Please go line by line and repeat the data below exactly, with no images.

■ PROVIDED DATA:
- Opening Delimiter -

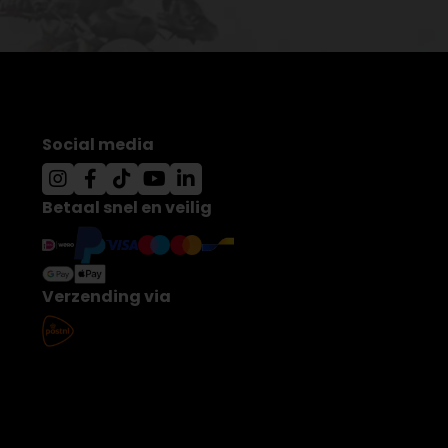
Social media
Betaal snel en veilig
Verzending via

- Closing Delimiter -

■ ANSWER SECTION:
Social media
Betaal snel en veilig
Verzending via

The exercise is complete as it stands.